Prime Minister Malcolm Turnbull and Treasurer Scott Morrison. Photo: Andrew MearesRaising GST to 15 per cent harder than it seems’Once in a lifetime opportunity’ for tax reform

Massive increases to the GST that would raise up to $45 billion annually will be on the table when Malcolm Turnbull and state premiers meet on Friday, according to a leaked document obtained by Fairfax Media.

The Council of n Governments document, marked “for official use only” and titled “Reform of the Federation”, reveals modelling prepared by the federal treasury at the request of the states in July, and will help frame the crunch tax meeting, which will be led by NSW Premier Mike Baird, Queensland Premier Annastacia Palaszczuk and Mr Turnbull.

Eight options for tax reform – including six GST options and two Medicare Levy proposals – are canvassed in the paper, which sets out four previously unpublished tax options that have been costed by the federal Treasury, and four more that will be costed as the federal and state governments pursue tax reform.

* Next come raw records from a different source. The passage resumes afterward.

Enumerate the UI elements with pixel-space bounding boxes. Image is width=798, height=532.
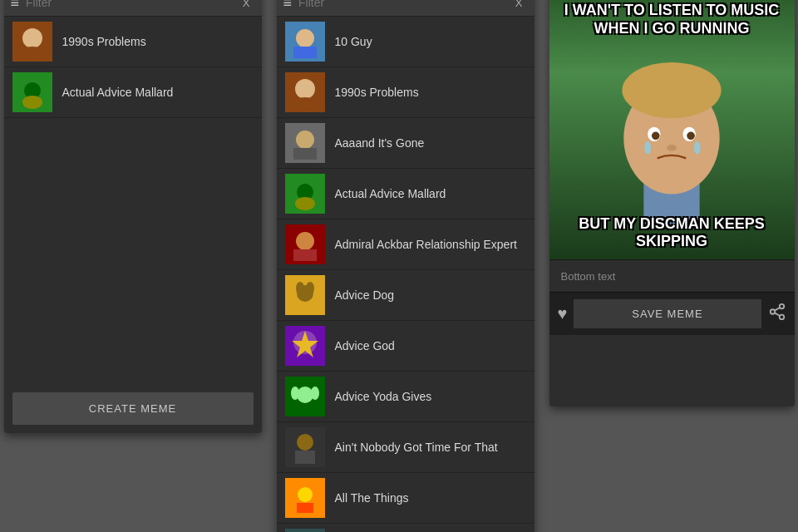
svg-point-10 xyxy=(295,79,315,99)
meme-bottom-caption: BUT MY DISCMAN KEEPS SKIPPING xyxy=(549,215,795,251)
meme-thumb xyxy=(12,72,52,112)
meme-thumb xyxy=(285,529,325,532)
svg-point-5 xyxy=(22,96,42,109)
svg-rect-14 xyxy=(293,148,317,160)
svg-point-19 xyxy=(296,232,314,250)
svg-point-7 xyxy=(296,29,314,47)
meme-name: 1990s Problems xyxy=(62,35,146,48)
filter-input-1[interactable] xyxy=(26,0,238,12)
svg-point-30 xyxy=(291,387,299,400)
create-meme-button[interactable]: CREATE MEME xyxy=(12,392,254,425)
meme-thumb xyxy=(285,326,325,366)
svg-line-55 xyxy=(774,308,779,311)
meme-name: Aaaand It's Gone xyxy=(335,136,425,150)
svg-rect-20 xyxy=(293,249,317,261)
svg-rect-34 xyxy=(295,451,315,464)
list-item[interactable]: Advice God xyxy=(277,321,534,372)
list-item[interactable]: All The Things xyxy=(277,473,534,524)
meme-list-1: 1990s Problems Actual Advice Mallard xyxy=(4,17,262,118)
meme-thumb xyxy=(285,224,325,264)
filter-clear-2[interactable]: X xyxy=(510,0,528,11)
svg-point-47 xyxy=(687,132,695,140)
list-item[interactable]: 10 Guy xyxy=(277,17,534,67)
bottom-text-label: Bottom text xyxy=(561,270,616,283)
meme-thumb xyxy=(285,174,325,214)
svg-point-11 xyxy=(293,97,317,111)
heart-icon[interactable]: ♥ xyxy=(558,304,568,323)
list-item[interactable]: Actual Advice Mallard xyxy=(4,67,262,118)
filter-bar-1: ≡ X xyxy=(4,0,262,17)
svg-point-23 xyxy=(296,282,304,295)
create-btn-container: CREATE MEME xyxy=(4,384,262,433)
action-bar: ♥ SAVE MEME xyxy=(549,292,795,335)
svg-rect-8 xyxy=(293,47,317,58)
meme-image-area: I WAN'T TO LISTEN TO MUSIC WHEN I GO RUN… xyxy=(549,0,795,259)
meme-name: Ain't Nobody Got Time For That xyxy=(335,441,498,454)
svg-point-51 xyxy=(779,304,784,309)
panel-personal: Browse Create Personal ≡ X 1990s Problem… xyxy=(4,0,262,433)
meme-top-caption: I WAN'T TO LISTEN TO MUSIC WHEN I GO RUN… xyxy=(549,2,795,37)
meme-name: Advice God xyxy=(335,339,395,352)
svg-point-49 xyxy=(694,141,701,154)
svg-point-46 xyxy=(652,132,660,140)
filter-bar-2: ≡ X xyxy=(277,0,534,17)
svg-rect-38 xyxy=(285,529,325,532)
list-item[interactable]: Admiral Ackbar Relationship Expert xyxy=(277,219,534,270)
svg-point-48 xyxy=(644,141,651,154)
panel-creator: I WAN'T TO LISTEN TO MUSIC WHEN I GO RUN… xyxy=(549,0,795,406)
list-item[interactable]: Actual Advice Mallard xyxy=(277,169,534,219)
svg-point-33 xyxy=(297,434,313,451)
svg-point-50 xyxy=(667,145,677,151)
meme-name: Advice Yoda Gives xyxy=(335,390,432,403)
svg-point-17 xyxy=(295,197,315,210)
list-item[interactable]: 1990s Problems xyxy=(277,67,534,118)
save-meme-button[interactable]: SAVE MEME xyxy=(574,299,761,328)
hamburger-icon-1[interactable]: ≡ xyxy=(11,0,20,12)
list-item[interactable]: Advice Dog xyxy=(277,270,534,321)
list-item[interactable]: Ain't Nobody Got Time For That xyxy=(277,422,534,473)
meme-thumb xyxy=(285,275,325,315)
svg-point-52 xyxy=(770,309,775,314)
meme-name: 10 Guy xyxy=(335,35,372,48)
hamburger-icon-2[interactable]: ≡ xyxy=(283,0,293,12)
panel-browse: Browse Create Personal ≡ X 10 Guy 1990s xyxy=(277,0,534,532)
meme-name: Actual Advice Mallard xyxy=(62,86,174,99)
bottom-text-bar: Bottom text xyxy=(549,259,795,292)
filter-input-2[interactable] xyxy=(298,0,510,12)
svg-point-1 xyxy=(22,28,42,48)
meme-name: Admiral Ackbar Relationship Expert xyxy=(335,238,517,251)
svg-point-36 xyxy=(298,487,313,502)
svg-point-24 xyxy=(306,282,314,295)
list-item[interactable]: Aaaand It's Gone xyxy=(277,118,534,169)
meme-thumb xyxy=(285,427,325,467)
svg-point-43 xyxy=(622,62,721,118)
meme-thumb xyxy=(285,123,325,163)
meme-thumb xyxy=(285,22,325,62)
share-icon[interactable] xyxy=(768,303,786,325)
svg-point-53 xyxy=(779,315,784,320)
filter-clear-1[interactable]: X xyxy=(238,0,255,11)
meme-thumb xyxy=(12,22,52,62)
screen-container: Browse Create Personal ≡ X 1990s Problem… xyxy=(0,0,798,532)
svg-line-54 xyxy=(774,313,779,316)
list-item[interactable]: 1990s Problems xyxy=(4,17,262,67)
list-item[interactable]: Am I The Only One xyxy=(277,524,534,532)
meme-face-svg xyxy=(597,18,746,226)
meme-thumb xyxy=(285,377,325,416)
svg-point-2 xyxy=(21,47,44,60)
svg-point-31 xyxy=(311,387,319,400)
meme-name: Advice Dog xyxy=(335,288,395,302)
meme-thumb xyxy=(285,72,325,112)
svg-rect-37 xyxy=(297,503,313,513)
meme-thumb xyxy=(285,478,325,518)
meme-preview: I WAN'T TO LISTEN TO MUSIC WHEN I GO RUN… xyxy=(549,0,795,259)
meme-name: 1990s Problems xyxy=(335,86,419,99)
meme-name: All The Things xyxy=(335,491,409,505)
svg-point-29 xyxy=(297,387,313,403)
svg-point-13 xyxy=(296,131,314,149)
meme-list-2: 10 Guy 1990s Problems Aaaand It's Gone xyxy=(277,17,534,532)
meme-name: Actual Advice Mallard xyxy=(335,187,446,200)
list-item[interactable]: Advice Yoda Gives xyxy=(277,372,534,422)
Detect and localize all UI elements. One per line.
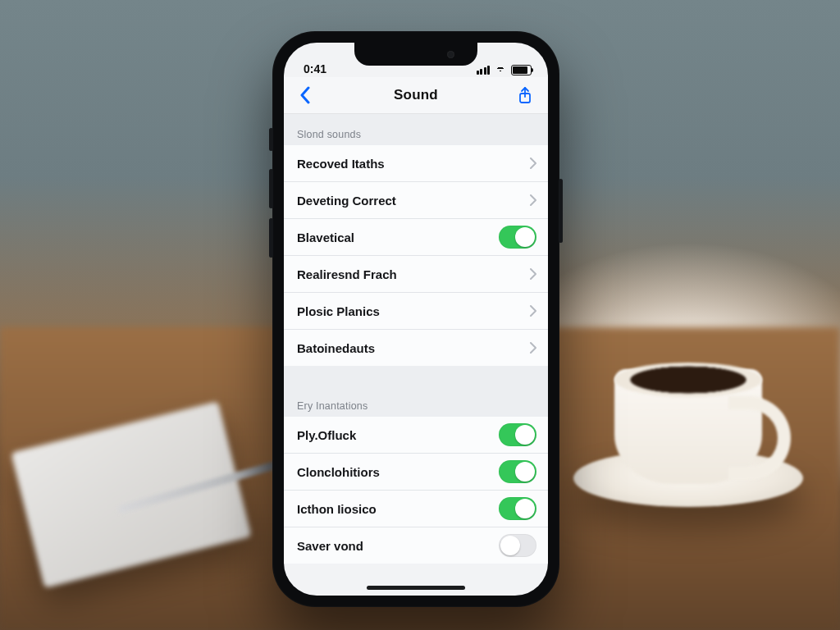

Soon after becoming Prime Minister, Mr Turnbull said everything – including a consumption tax rise – was on the table as his government pursued tax reform.

The document confirms that a rise in the goods and services tax remains a live option and raises the prospect of a federal election in 2016 fought over the issue if the federal government adopts a plan to hike the GST and can strike a deal with the states, whose support will be needed for any increase.

The leak also comes as former Liberal treasurer Peter Costello warned “hot heads” in his party not to raise the GST to 15 per cent, and as Opposition Leader Bill Shorten promised to oppose a GST rise.

The first four options include lifting the GST to 15 per cent, raising $32.5 billion; lifting the GST to 12.5 per cent and expanding the base to include all food and non-alcoholic drinks, raising $25 billion; and raising the Medicare Levy from 2 per cent to 4 per cent in one hit, which would raise $15 billion. The fourth, and most radical option would be to raise the GST to 15 per cent, expanding it to include food and non-alcoholic drinks, water and sewerage. This would raise $45 billion annually.

The second set of four other options being considered are expanding the GST base to include health services; including education services; introducing a GST-equivalent financial sector tax; and raising the Medicare Levy to 4 per cent over eight years.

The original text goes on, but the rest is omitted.